▸ **What is being asked**: Would you restate, exactly as they appear, the lines from the one containing "(GUANGZHOU) CO.,LTD" through the end of the data below?

Items listed in a dataset:
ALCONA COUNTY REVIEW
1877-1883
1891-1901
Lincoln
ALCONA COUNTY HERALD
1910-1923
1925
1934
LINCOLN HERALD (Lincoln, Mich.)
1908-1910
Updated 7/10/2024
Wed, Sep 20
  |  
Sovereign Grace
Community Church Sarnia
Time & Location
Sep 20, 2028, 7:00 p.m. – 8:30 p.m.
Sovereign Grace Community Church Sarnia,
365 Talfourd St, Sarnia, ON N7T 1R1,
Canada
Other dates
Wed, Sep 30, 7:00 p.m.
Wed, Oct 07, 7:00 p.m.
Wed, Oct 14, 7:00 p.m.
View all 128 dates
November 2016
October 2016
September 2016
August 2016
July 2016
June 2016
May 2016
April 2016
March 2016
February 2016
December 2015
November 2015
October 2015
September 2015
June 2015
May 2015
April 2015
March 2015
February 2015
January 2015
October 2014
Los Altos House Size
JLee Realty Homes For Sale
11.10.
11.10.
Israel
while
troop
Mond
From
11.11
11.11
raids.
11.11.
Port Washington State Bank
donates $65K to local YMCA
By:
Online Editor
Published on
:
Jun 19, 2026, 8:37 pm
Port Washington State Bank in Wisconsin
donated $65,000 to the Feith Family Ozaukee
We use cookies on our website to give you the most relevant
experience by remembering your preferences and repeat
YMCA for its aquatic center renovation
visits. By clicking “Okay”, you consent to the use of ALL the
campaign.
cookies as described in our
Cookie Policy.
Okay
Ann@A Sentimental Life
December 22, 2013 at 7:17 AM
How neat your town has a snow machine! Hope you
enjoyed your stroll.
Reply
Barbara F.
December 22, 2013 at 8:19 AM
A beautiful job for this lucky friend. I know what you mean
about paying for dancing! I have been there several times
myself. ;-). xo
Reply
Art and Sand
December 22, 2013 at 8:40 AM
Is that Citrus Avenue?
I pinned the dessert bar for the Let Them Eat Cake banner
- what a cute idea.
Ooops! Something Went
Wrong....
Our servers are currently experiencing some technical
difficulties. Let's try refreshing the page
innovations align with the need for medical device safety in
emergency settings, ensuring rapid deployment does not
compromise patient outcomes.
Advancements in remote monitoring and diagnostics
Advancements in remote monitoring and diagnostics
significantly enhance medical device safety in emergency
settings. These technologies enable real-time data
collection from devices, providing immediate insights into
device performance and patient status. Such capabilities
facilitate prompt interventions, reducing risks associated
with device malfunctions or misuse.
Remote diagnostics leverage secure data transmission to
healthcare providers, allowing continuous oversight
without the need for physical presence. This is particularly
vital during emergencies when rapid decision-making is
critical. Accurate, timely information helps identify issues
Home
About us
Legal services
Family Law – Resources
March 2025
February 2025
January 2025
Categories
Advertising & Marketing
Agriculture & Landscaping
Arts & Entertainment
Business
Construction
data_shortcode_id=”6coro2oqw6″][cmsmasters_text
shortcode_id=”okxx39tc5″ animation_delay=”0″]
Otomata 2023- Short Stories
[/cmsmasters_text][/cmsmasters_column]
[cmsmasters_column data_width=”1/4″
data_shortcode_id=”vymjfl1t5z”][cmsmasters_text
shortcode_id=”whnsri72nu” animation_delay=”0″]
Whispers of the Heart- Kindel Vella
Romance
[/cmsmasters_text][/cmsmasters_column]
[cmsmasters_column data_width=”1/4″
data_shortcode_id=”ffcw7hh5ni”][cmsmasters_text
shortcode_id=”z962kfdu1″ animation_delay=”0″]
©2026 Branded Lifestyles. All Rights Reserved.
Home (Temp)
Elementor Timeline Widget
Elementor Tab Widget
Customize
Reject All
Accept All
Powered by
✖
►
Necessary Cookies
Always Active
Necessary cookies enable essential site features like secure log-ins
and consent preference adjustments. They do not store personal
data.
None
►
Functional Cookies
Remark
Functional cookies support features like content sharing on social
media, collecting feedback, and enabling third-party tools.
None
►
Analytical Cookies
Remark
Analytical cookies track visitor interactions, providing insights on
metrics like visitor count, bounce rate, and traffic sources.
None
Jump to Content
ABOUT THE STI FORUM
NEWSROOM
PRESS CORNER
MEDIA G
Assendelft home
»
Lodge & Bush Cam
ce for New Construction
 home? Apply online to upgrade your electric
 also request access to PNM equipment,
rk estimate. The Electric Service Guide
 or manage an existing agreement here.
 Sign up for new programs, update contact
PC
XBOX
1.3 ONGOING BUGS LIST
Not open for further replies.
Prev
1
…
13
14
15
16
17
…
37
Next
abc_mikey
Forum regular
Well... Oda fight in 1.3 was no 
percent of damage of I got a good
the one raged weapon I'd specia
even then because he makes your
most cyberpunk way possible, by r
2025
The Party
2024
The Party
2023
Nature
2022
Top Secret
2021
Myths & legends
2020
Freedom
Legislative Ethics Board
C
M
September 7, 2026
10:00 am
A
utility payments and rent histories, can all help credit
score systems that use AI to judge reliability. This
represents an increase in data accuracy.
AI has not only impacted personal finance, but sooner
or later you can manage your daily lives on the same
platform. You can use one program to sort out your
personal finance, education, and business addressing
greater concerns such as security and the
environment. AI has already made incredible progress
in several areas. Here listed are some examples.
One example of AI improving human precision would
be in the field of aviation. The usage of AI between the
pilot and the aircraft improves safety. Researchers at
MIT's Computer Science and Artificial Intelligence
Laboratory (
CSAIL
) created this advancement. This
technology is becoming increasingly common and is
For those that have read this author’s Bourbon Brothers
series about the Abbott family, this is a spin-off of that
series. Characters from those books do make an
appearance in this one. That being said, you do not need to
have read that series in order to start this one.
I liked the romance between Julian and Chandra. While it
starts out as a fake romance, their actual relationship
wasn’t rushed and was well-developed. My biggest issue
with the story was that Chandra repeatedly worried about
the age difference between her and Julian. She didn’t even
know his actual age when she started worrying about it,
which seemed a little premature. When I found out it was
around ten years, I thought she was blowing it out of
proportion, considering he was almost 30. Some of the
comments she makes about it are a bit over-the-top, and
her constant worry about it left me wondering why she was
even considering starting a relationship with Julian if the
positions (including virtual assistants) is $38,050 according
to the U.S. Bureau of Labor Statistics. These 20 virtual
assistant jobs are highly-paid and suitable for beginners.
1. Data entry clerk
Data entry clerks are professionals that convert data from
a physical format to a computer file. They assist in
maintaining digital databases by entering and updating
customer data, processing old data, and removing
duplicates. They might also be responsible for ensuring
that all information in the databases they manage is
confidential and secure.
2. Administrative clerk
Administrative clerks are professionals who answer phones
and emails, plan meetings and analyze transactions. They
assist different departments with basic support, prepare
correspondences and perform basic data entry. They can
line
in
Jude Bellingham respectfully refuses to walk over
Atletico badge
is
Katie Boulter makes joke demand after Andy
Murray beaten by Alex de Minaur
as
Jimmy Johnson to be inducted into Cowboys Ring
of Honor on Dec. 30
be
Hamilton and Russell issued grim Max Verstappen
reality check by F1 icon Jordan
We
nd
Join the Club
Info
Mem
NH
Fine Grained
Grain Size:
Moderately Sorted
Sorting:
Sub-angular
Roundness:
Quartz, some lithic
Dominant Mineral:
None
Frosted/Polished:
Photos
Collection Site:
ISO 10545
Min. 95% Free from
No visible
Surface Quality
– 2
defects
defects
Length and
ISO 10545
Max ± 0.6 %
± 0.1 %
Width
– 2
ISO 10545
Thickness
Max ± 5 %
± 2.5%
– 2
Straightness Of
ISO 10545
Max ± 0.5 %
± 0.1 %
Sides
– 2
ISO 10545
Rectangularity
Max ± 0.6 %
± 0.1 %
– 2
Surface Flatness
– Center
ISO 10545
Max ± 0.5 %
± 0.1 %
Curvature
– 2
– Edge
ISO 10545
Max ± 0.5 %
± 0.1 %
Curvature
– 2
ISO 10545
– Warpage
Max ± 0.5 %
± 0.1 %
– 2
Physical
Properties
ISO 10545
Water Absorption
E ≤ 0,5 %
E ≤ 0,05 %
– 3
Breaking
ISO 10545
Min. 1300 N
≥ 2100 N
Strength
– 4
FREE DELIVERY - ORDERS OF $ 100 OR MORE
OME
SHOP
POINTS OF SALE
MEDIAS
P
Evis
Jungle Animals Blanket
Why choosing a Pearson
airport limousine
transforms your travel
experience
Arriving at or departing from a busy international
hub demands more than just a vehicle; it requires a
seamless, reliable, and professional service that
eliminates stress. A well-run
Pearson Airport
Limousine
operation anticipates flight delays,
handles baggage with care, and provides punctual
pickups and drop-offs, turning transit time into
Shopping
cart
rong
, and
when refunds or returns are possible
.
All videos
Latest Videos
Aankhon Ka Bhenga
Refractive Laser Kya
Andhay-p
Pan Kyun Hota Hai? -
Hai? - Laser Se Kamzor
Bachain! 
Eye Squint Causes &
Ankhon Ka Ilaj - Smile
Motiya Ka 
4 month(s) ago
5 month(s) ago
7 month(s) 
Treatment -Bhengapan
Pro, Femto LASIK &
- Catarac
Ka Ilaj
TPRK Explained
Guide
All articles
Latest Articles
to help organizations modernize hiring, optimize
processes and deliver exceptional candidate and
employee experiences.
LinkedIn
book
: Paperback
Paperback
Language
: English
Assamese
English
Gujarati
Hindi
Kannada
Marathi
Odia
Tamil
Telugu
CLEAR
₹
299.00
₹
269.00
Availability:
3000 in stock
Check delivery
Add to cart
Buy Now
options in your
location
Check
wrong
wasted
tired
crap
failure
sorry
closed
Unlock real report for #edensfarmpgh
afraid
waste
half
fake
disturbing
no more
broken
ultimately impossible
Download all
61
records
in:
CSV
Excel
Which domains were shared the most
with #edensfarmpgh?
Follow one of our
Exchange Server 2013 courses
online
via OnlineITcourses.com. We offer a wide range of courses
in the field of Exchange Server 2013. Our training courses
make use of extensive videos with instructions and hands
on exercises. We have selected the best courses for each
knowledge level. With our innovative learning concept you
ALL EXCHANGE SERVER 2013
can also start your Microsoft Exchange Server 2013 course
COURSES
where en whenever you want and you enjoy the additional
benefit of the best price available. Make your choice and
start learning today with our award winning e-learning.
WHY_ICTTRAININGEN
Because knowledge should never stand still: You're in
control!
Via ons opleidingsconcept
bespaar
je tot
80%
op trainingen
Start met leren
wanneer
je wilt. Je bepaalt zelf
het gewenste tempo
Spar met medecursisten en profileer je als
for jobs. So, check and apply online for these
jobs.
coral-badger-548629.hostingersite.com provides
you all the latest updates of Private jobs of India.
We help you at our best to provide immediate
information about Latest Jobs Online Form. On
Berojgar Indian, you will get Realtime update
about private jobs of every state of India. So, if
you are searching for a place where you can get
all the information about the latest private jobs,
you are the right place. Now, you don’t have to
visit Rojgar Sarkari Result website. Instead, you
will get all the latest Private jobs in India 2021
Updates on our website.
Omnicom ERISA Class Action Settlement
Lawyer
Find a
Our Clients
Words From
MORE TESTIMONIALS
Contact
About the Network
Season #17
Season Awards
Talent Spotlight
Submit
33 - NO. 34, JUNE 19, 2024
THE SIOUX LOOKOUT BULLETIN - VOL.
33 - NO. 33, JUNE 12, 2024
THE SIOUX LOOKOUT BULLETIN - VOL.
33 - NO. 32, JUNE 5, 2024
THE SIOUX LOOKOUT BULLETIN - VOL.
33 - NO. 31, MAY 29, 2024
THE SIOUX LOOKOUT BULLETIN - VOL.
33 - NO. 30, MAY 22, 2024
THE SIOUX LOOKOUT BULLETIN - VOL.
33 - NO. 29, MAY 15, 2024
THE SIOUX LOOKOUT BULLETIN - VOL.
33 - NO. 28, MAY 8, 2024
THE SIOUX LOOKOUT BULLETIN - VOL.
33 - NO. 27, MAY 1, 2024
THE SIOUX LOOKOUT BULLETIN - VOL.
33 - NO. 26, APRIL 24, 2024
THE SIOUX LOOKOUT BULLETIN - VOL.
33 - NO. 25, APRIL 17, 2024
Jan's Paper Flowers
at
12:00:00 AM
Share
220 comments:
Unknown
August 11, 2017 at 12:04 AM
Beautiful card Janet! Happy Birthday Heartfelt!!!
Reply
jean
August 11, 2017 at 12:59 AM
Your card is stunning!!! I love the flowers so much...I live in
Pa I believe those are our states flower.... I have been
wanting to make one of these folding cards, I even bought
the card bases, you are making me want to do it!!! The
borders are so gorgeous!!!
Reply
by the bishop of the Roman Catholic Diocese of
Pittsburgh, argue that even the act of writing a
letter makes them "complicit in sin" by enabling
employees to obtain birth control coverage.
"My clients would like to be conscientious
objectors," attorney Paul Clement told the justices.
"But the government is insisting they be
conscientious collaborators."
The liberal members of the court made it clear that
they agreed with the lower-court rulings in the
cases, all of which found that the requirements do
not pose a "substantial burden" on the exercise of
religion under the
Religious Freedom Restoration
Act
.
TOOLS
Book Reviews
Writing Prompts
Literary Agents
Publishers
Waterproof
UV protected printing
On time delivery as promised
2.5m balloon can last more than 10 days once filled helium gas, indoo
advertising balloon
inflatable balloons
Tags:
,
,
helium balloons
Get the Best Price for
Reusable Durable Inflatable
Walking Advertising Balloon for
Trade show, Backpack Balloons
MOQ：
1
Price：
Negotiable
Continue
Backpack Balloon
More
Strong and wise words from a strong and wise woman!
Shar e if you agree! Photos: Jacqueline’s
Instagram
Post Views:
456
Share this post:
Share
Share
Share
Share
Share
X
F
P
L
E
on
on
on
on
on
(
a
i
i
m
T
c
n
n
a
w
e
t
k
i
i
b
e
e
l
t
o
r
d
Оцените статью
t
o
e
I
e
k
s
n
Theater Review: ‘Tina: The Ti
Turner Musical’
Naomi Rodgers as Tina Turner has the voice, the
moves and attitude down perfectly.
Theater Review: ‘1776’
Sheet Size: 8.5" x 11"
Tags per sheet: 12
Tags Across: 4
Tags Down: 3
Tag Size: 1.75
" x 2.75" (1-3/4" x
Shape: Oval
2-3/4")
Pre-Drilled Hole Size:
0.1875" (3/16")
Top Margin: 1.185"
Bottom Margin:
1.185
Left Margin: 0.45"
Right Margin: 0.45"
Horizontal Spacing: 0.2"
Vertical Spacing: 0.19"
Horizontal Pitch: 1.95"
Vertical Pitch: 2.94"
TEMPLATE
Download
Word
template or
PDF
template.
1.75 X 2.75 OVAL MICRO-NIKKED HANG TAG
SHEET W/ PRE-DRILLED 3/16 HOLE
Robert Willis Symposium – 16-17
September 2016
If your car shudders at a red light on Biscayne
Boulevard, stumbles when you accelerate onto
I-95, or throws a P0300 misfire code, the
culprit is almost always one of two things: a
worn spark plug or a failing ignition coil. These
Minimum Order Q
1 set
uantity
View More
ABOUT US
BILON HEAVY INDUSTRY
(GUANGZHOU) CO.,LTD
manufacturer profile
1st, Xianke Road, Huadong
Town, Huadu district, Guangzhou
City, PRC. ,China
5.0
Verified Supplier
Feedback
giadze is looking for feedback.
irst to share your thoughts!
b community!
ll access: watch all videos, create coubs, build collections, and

▸ **Written solution**:
(GUANGZHOU) CO.,LTD
manufacturer profile
1st, Xianke Road, Huadong
Town, Huadu district, Guangzhou
City, PRC. ,China
5.0
Verified Supplier
Feedback
giadze is looking for feedback.
irst to share your thoughts!
b community!
ll access: watch all videos, create coubs, build collections, and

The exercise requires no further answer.